Francis Wheen's Guardian column today...

Aidan Warner aidan@...
Wed May 31 16:00:14 CEST 2000


(Personally, I'm much more concerned about the crappy, repetitive
playlist, and the times to which decent presenters are exiled, than
specialist dance music shows, but anyway...)

http://www.guardianunlimited.co.uk/Columnists/Column/0,5673,326631,00.html

 Radio ga-ga 

On the dumping of Andy Kershaw | where bobos really come from? 

Wednesday May 31, 2000 

Radio ga-ga

Over the bank holiday weekend the BBC was blowing its own trumpet
fortissimo, claiming that the "Music Live" extravaganza demonstrated its
 unflagging passion for music-making of every kind. How odd, then, that
Radio 1 chose this moment to sack Andy Kershaw, who embodies that
enthusiasm and eclecticism. "Kershaw is the undisputed expert in his
sphere," the station's controller, Andy Parfitt, announced last week,
"but there are always new DJs and new forms of music looking to break on
 to a packed Radio 1 schedule.
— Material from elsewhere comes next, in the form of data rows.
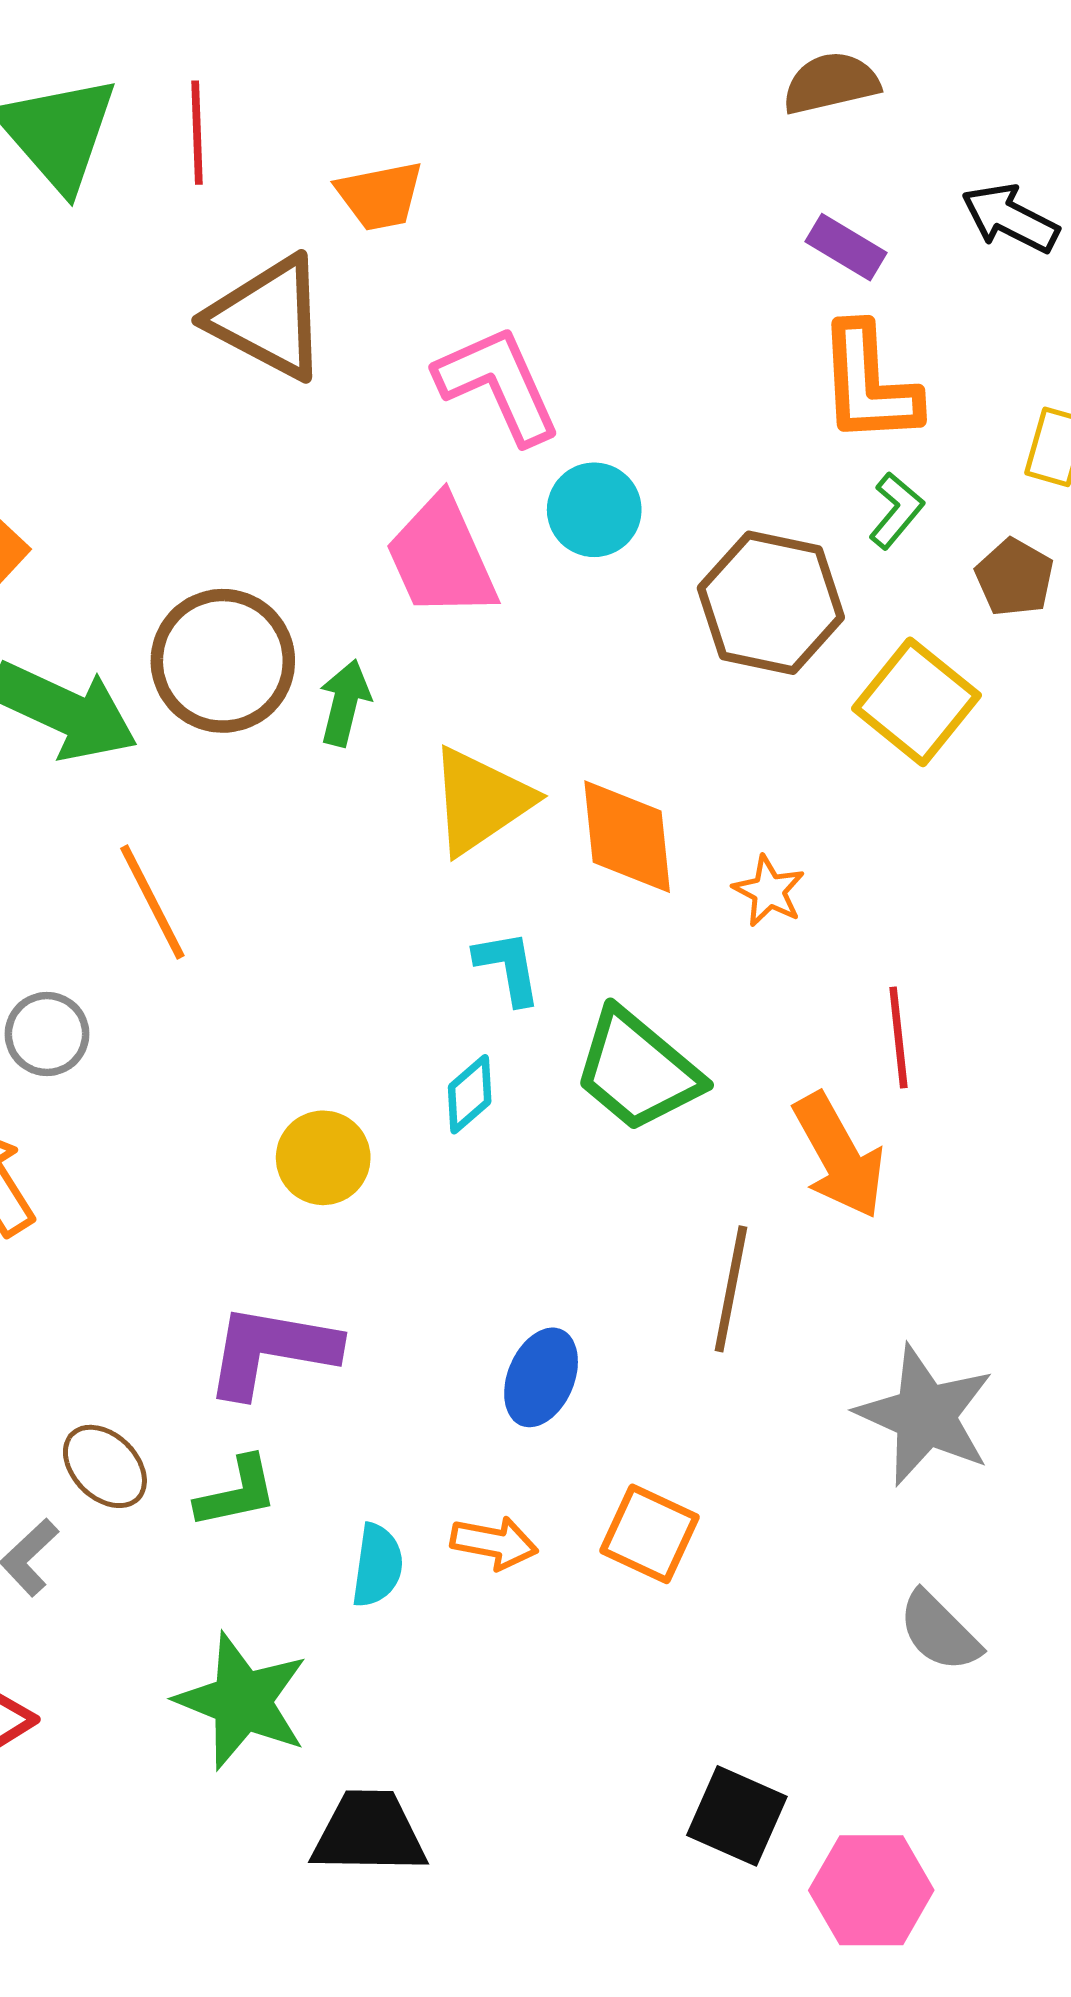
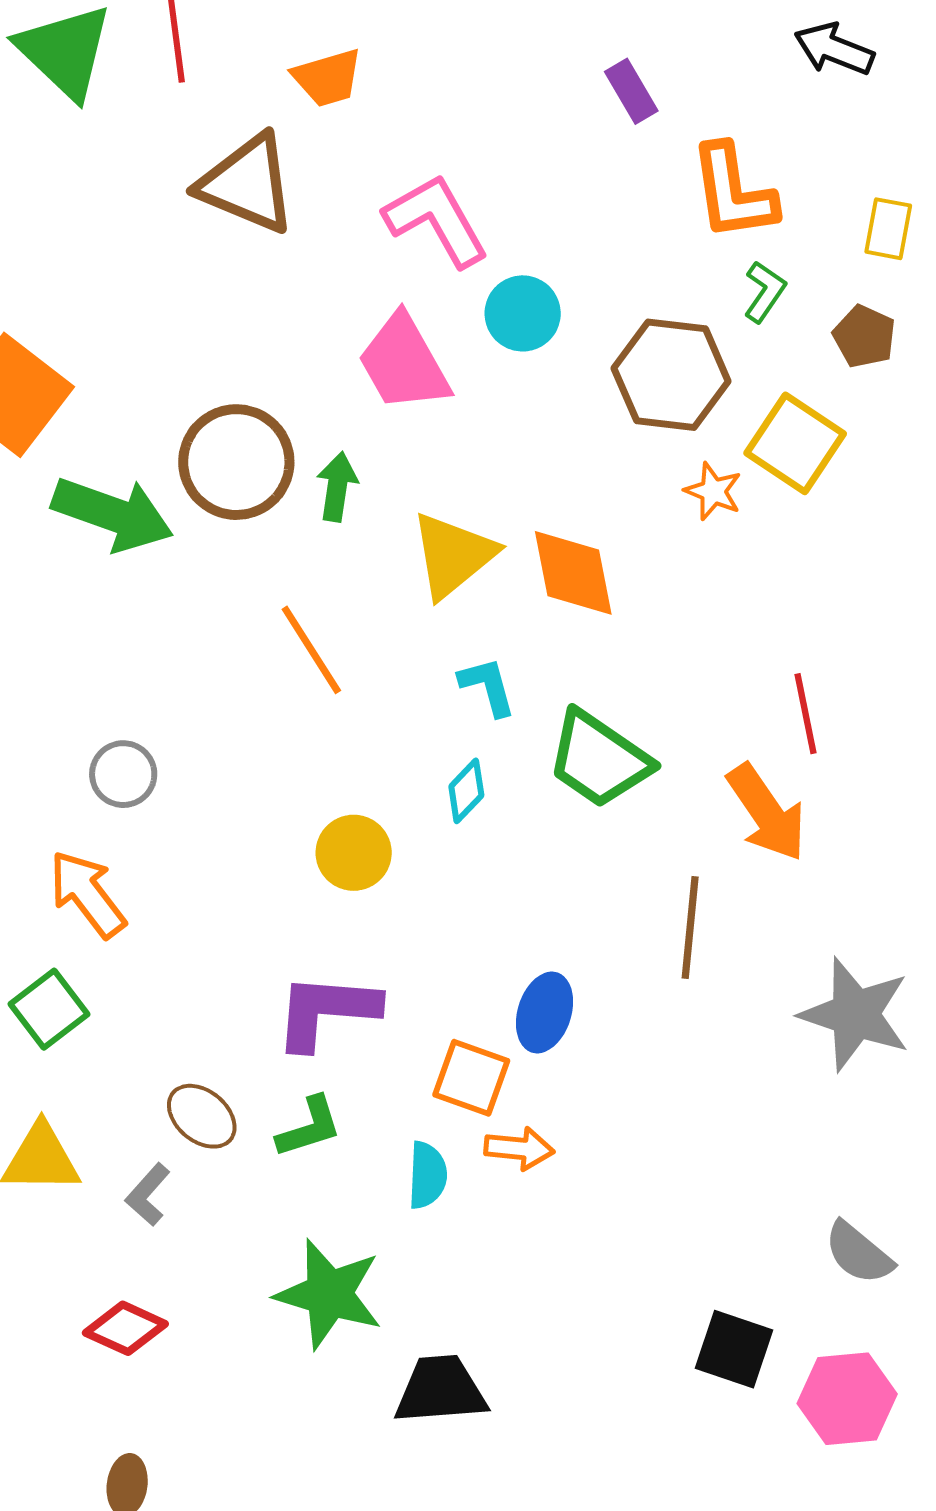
purple rectangle: (846, 247) -> (631, 91), moved, turned 34
orange star: (769, 891) -> (713, 491), moved
orange line: (152, 902) -> (311, 650), moved
orange square: (649, 1534) -> (471, 1078), moved
gray semicircle: (939, 1632) -> (859, 1253), moved

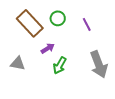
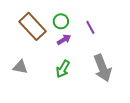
purple arrow: (48, 48) -> (64, 40), moved

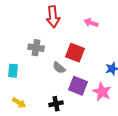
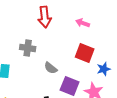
red square: (75, 53) -> (85, 53), moved

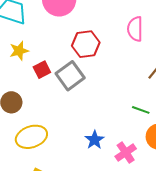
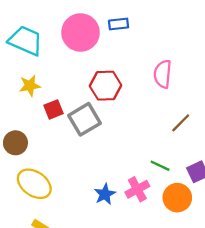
yellow ellipse: (31, 137) -> (34, 184), turned 48
pink cross: (126, 153) -> (137, 189), moved

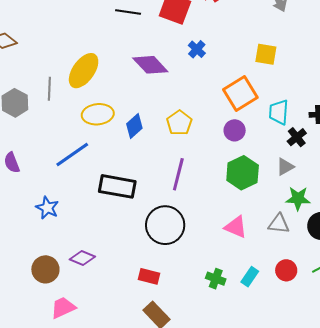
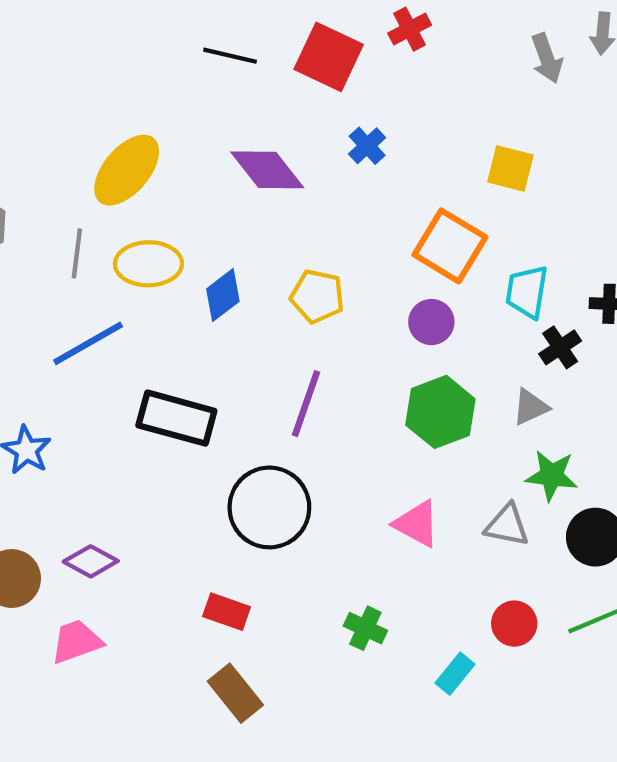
gray line: (49, 89) -> (77, 253), moved
orange square: (240, 93) -> (450, 246), turned -32
yellow pentagon: (179, 123) -> (317, 296), turned -30
cyan rectangle: (250, 277) -> (455, 674), moved
pink trapezoid: (63, 308) -> (76, 641), moved

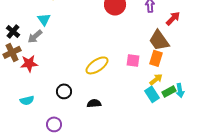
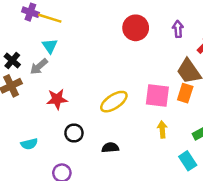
pink square: (133, 60) -> (157, 96), size x1.5
red star: (29, 63) -> (57, 99), moved
yellow arrow: (156, 79) -> (162, 129), moved, turned -56
cyan rectangle: (152, 94) -> (188, 161), moved

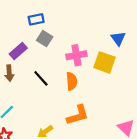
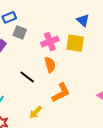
black line: (41, 78) -> (27, 77), moved

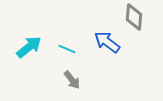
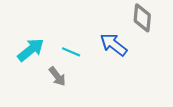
gray arrow: (72, 80) -> (57, 76), moved

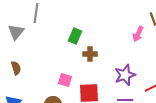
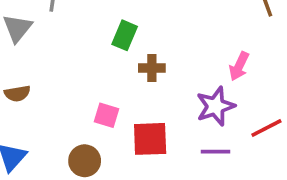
pink arrow: (138, 34) -> (239, 66), moved
brown semicircle: (16, 68) -> (17, 93), turned 96

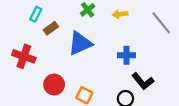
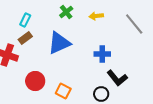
cyan rectangle: (36, 14) -> (25, 20), moved
brown rectangle: (51, 28) -> (25, 38), moved

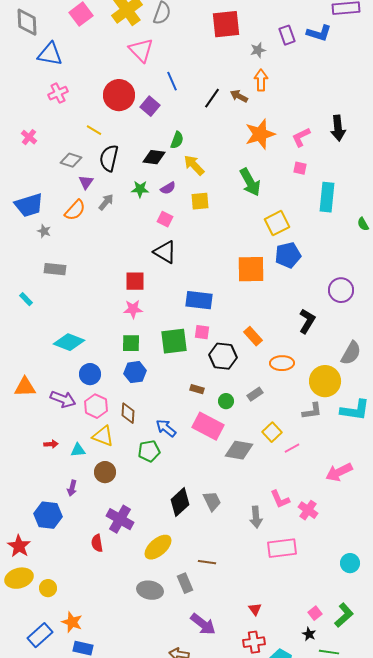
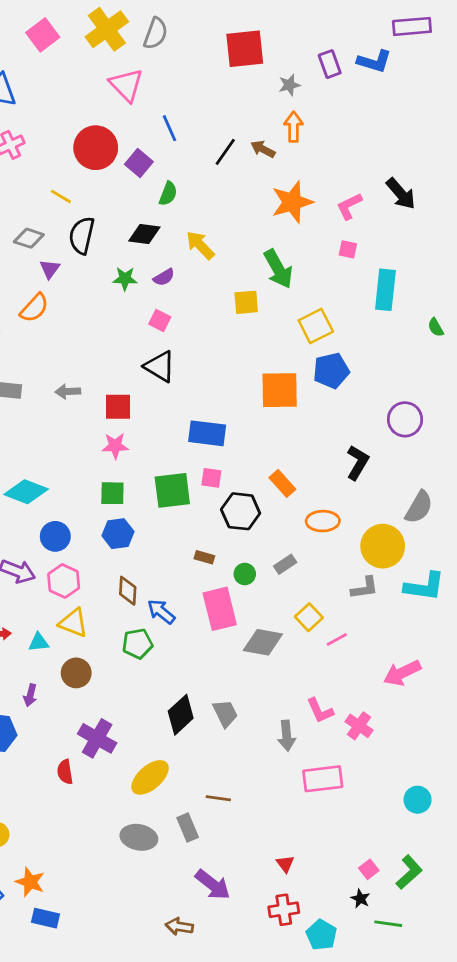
black arrow: (338, 128) -> (401, 194), turned -35
green semicircle: (177, 140) -> (168, 194), moved
yellow square: (200, 201) -> (246, 302), moved
gray arrow: (106, 202) -> (68, 391), moved, turned -132
brown diamond: (128, 413) -> (128, 591), moved
pink rectangle: (208, 426) -> (220, 609), turned 48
It is essential that Radio 1 keeps moving
 and keeps changing . . ." 

If only it would. In 15 years at the station, Kershaw never ceased to
seek out and promote new talent from all over the world. Under the dead
hand of Parfitt, however, the rest of Radio 1 has become rigidly
formulaic and narrow-minded, with a daytime menu of boy-bands and
girl-bands to attract the pre-pubescents, followed in the evenings by
"indie sounds", hardcore hip-hop and dance music. 

Parfitt has something of an obsession with dance music. Though in
reality he's a 41-year-old suit, his alter ego is Kevin the Teenager -
or perhaps Ravey Davey Gravy, the Smurf-hatted berk from Viz magazine,
who is continually mistaking the noise of reversing lorries, police
sirens and pneumatic drills for the latest block-rocking beat. ("Oowa!
Kickin' it large! Give us the bass in m'face!") Like all truly
ridiculous characters, Parfitt is bliss fully unaware of his own
absurdity. As one BBC colleague told me, "he's the embarrassing uncle
disco-dancing at a wedding reception". 

Since Parfitt took charge a couple of years ago, the Kershaw show has
been consigned to a graveyard slot between midnight and 2am on Thursdays.
 Now we are told that the "packed Radio 1 schedule" cannot accommodate
even this smidgin of musical diversity. It isn't only Kershaw who has
been expelled: Parfitt has also effectively axed the dozens of artists
who were championed by Kershaw and might not otherwise have been heard
at all on "the nation's favourite music station" - figures as various as
 Youssou N'Dour, Kate Rusby, Pops Staples, Liza Carthy and Richard
Thompson. 

Kershaw's final programme, last Thursday night, was a fitting monument
to his infectious pluralism. Where else on Radio 1 would you hear, in
one show, music from Sierra Leone, Sweden, Zimbabwe and, er, the Isle of
 Man? Which other DJ would include, as if they were the most natural
companions in the world, songs from Big Joe Turner, George Formby,
Emmylou Harris and the Rebirth Brass Band of New Orleans? ("Dance music
- I'll show you dance music!" Kershaw growled.) There was also a
memorably magnificent session from Warren Zevon, who joked to his host
that "I haven't been burdened with a great deal of commercial success". 

No doubt the wretched Parfitt regards Zevon's remark as a damning
confession: I wonder if Greg Dyke, the new director-general, would agree.
 In the very week of Music Live, is he happy to learn that Radio 1 has
abolished the one remaining programme which actually broadcasts live
performances by neglected geniuses, in order to make yet more room for
computer-generated monotony? Parfitt has been described as "a forgettable
 little squirt who rose without trace" - from a radio station in the
Falkland Islands, apparently. Is it too much to hope he will soon be
sent back? 

Or, failing that, be pensioned off to Ibiza, where he can "have it large
 to the totally banging Balearic Bora-Bora" all night long?